Still it was not enough though as England came out after the interval in search of even more runs before eventually closing their innings on 391/8 – a lead of 437.

At least England's morning dominance with the bat showed their South African counterparts that there were no demons in the Newlands surface. Even the famed crack from the Wynberg End had lost its venom.

South Africa did indeed set their stall out much better second time around.
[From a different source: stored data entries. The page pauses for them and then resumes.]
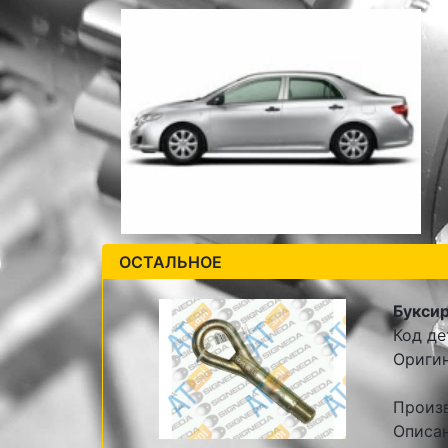
ОСТАЛЬНОЕ
Букси
Код де
Ориги
Произ
Описа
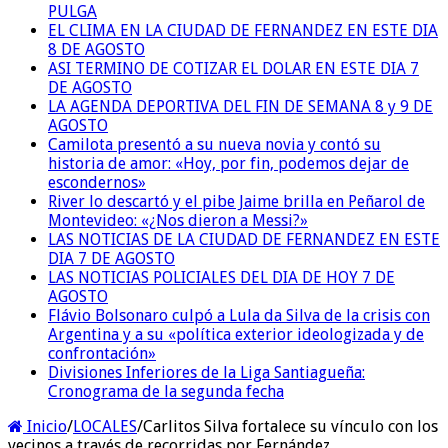
PULGA
EL CLIMA EN LA CIUDAD DE FERNANDEZ EN ESTE DIA
8 DE AGOSTO
ASI TERMINO DE COTIZAR EL DOLAR EN ESTE DIA 7
DE AGOSTO
LA AGENDA DEPORTIVA DEL FIN DE SEMANA 8 y 9 DE
AGOSTO
Camilota presentó a su nueva novia y contó su
historia de amor: «Hoy, por fin, podemos dejar de
escondernos»
River lo descartó y el pibe Jaime brilla en Peñarol de
Montevideo: «¿Nos dieron a Messi?»
LAS NOTICIAS DE LA CIUDAD DE FERNANDEZ EN ESTE
DIA 7 DE AGOSTO
LAS NOTICIAS POLICIALES DEL DIA DE HOY 7 DE
AGOSTO
Flávio Bolsonaro culpó a Lula da Silva de la crisis con
Argentina y a su «política exterior ideologizada y de
confrontación»
Divisiones Inferiores de la Liga Santiagueña:
Cronograma de la segunda fecha
Inicio
/
LOCALES
/
Carlitos Silva fortalece su vínculo con los
vecinos a través de recorridas por Fernández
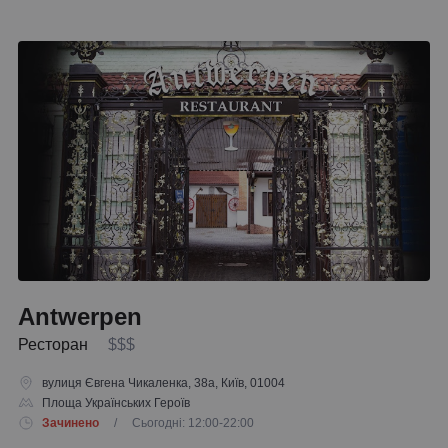
Antwerpen
Ресторан
$$$
вулиця Євгена Чикаленка, 38а, Київ, 01004
Площа Українських Героїв
Зачинено
/ Сьогодні: 12:00-22:00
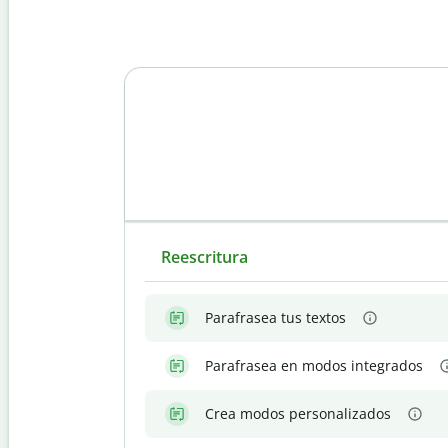
Reescritura
Parafrasea tus textos
Parafrasea en modos integrados
Crea modos personalizados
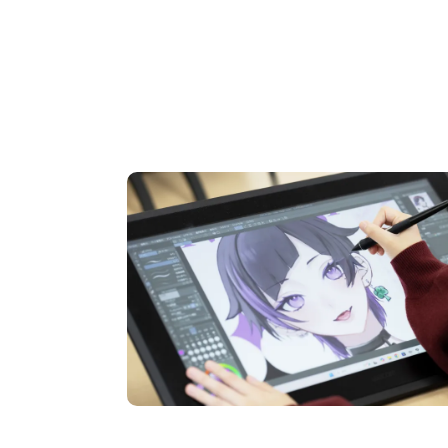
OPEN CAMPUS
オープンキャンパス
pen Camp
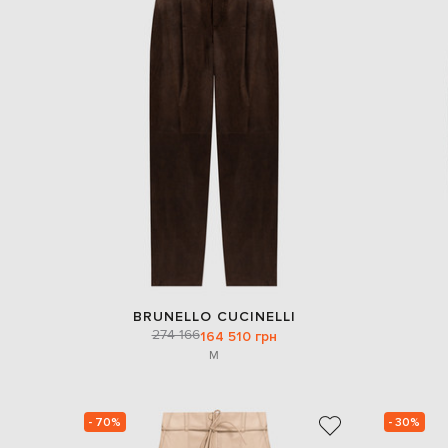
BRUNELLO CUCINELLI
274 166
164 510 грн
M
- 70%
- 30%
And it was all due to their opening partnership finally seeing off the new-ball threat.

Elgar and Malan worked their way towards 71 with the latter utilising the Umpire Review System to survive a couple of scares.

Dean Elgar, though, was not that fortunate when he reviewed on 33 as the television replays found a tiny disruption on ultra-edge off Joe Denly's part-time off-spin.

Fortunately for South Africa, the debutant Malan remain composed and become the second Protea in succession to bring up a half-century in his first Test after Rassie van der Dussen last week at SuperSport Park.

Malan will, though, know his work has only begun, but he has been in this role countless times before in first-class cricket which Kallis believes will stand him and the Proteas in good stead.

"He obviously knows how to switch on and switch off. Very impressed with his mental capabilities. He is also a fighter and that's what is required as an opener at Test match level," Kallis said.

"Obviously it his first Test match, but he played like he had a lot under his belt. Very impressed with his technique. He played the situation perfectly this afternoon."